UPSC Prelims Practice Questions — What does the Jan Vishwas Bill do?

Q1. With reference to the Jan Vishwas (Amendment of Provisions) legislation, consider the following statements: 1. The Jan Vishwas Act, 2023 decriminalised 183 provisions across 42 Central Acts, whereas the Jan Vishwas Bill, 2026 covers 784 provisions across 79 Central Acts. 2. The number of Ministries/Departments whose Acts are amended rose from 19 under the 2023 Act to 23 under the 2026 Bill. 3. Every one of the 784 provisions covered by the 2026 Bill is aimed exclusively at decriminalisation.
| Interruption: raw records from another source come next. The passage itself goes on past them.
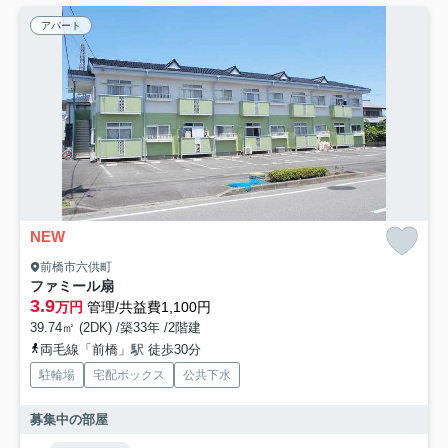
アパート
NEW
前橋市六供町
ファミール扇
3.9
万円
管理/共益費1,100円
39.74㎡ (2DK) /築33年 /2階建
両毛線「前橋」駅 徒歩30分
駐輪場
宅配ボックス
公共下水
募集中の部屋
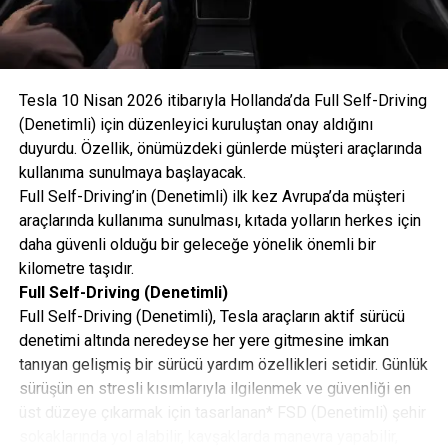
Verimlilik ve Aerodinamik Mükemmellik
Yeni modelin sportif tavan yapısı, sadece etkileyici bir
görünüm sunmakla kalmıyor; hava direncini azaltarak
Tesla 10 Nisan 2026 itibarıyla Hollanda’da Full Self-Driving
teknik bir avantaja dönüştürüyor. 0,23 cd sürtünme
(Denetimli) için düzenleyici kuruluştan onay aldığını
katsayısına (SUV: 0,25) sahip olan %100 Elektrikli
duyurdu. Özellik, önümüzdeki günlerde müşteri araçlarında
Cayenne Coupé, bu sayede WLTP karma menzilini SUV
kullanıma sunulmaya başlayacak.
versiyonuna daha da artırarak ortalama 670 km şehir içi
Full Self-Driving’in (Denetimli) ilk kez Avrupa’da müşteri
ise 809 km’ye kadar çıkarıyor. Porsche Aktif Aerodinamik
araçlarında kullanıma sunulması, kıtada yolların herkes için
(PAA) sistemi kapsamında sunulan hareketli soğutma
daha güvenli olduğu bir geleceğe yönelik önemli bir
hava kapakları ve adaptif arka spoyler, yüksek hız
kilometre taşıdır.
seviyesinde stabiliteyi maksimize ediyor.
Full Self-Driving (Denetimli)
Full Self-Driving (Denetimli), Tesla araçların aktif sürücü
denetimi altında neredeyse her yere gitmesine imkan
tanıyan gelişmiş bir sürücü yardım özellikleri setidir. Günlük
sürüşün en stresli kısımlarıyla ilgilenmek ve güvenliği en
üst düzeye çıkarmak için tasarlanan* FSD (Denetimli) şehir
sokaklarında yol alabilir, kavşaklarda manevra yapabilir,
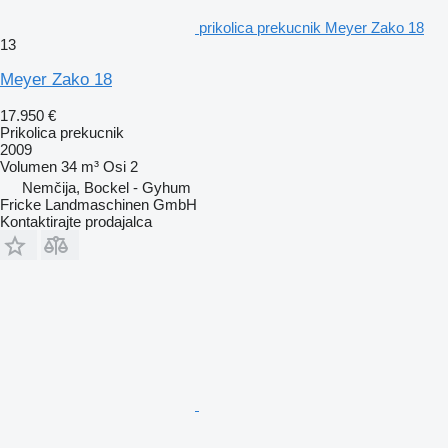
prikolica prekucnik Meyer Zako 18
13
Meyer Zako 18
17.950 €
Prikolica prekucnik
2009
Volumen
34 m³
Osi
2
Nemčija, Bockel - Gyhum
Fricke Landmaschinen GmbH
Kontaktirajte prodajalca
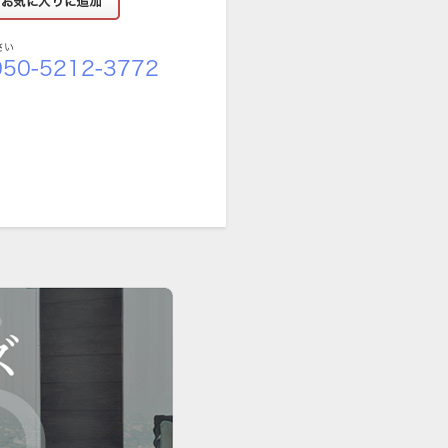
さい
50-5212-3772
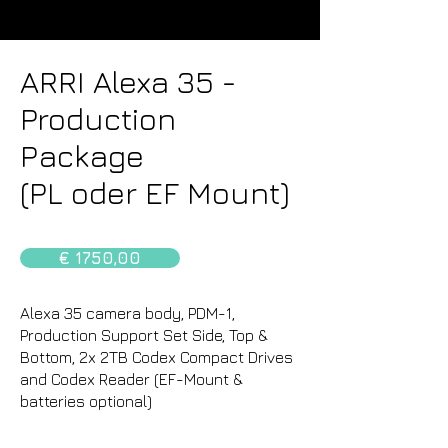
ARRI Alexa 35 -
Production
Package
(PL oder EF Mount)
€ 1750,00
Alexa 35 camera body, PDM-1,
Production Support Set Side, Top &
Bottom, 2x 2TB Codex Compact Drives
and Codex Reader (EF-Mount &
batteries optional)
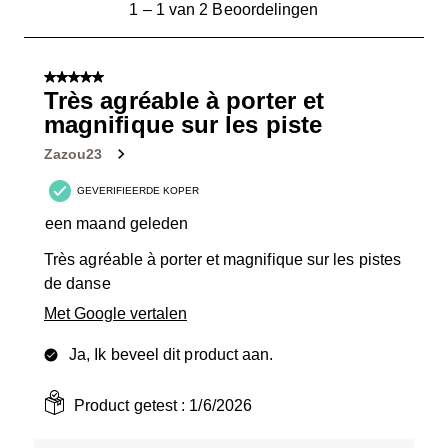
1
1
–
1 van 2
Beoordelingen
tot
1
van
5 van 5 sterren.
2
Très agréable à porter et
Beoordelingen.
magnifique sur les piste
Zazou23
GEVERIFIEERDE KOPER
een maand geleden
Très agréable à porter et magnifique sur les pistes
de danse
Met Google vertalen
Ja, Ik beveel dit product aan.
Product getest :
1/6/2026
Which of the statements given above is/are correct?

  1. The Jan Vishwas Act, 2023 decriminalised 183 provisions across 42 Central Acts, whereas the Jan Vishwas Bill, 2026 covers 784 provisions across 79 Central Acts.
  2. The number of Ministries/Departments whose Acts are amended rose from 19 under the 2023 Act to 23 under the 2026 Bill.
  3. Every one of the 784 provisions covered by the 2026 Bill is aimed exclusively at decriminalisation.
  • A. 1 only
  • B. 1 and 2 only
  • C. 2 and 3 only
  • D. 1, 2 and 3

Q2. With reference to the Jan Vishwas (Amendment of Provisions) Bill, 2026, consider the following statements: 1. It proposes to decriminalise 717 provisions. 2. It seeks to amend 79 Central Acts. 3. It covers provisions administered by 23 Ministries/Departments. 4. The 67 provisions not meant for decriminalisation relate to the further criminalisation of repeat offences. Which of the statements given above are correctly identified?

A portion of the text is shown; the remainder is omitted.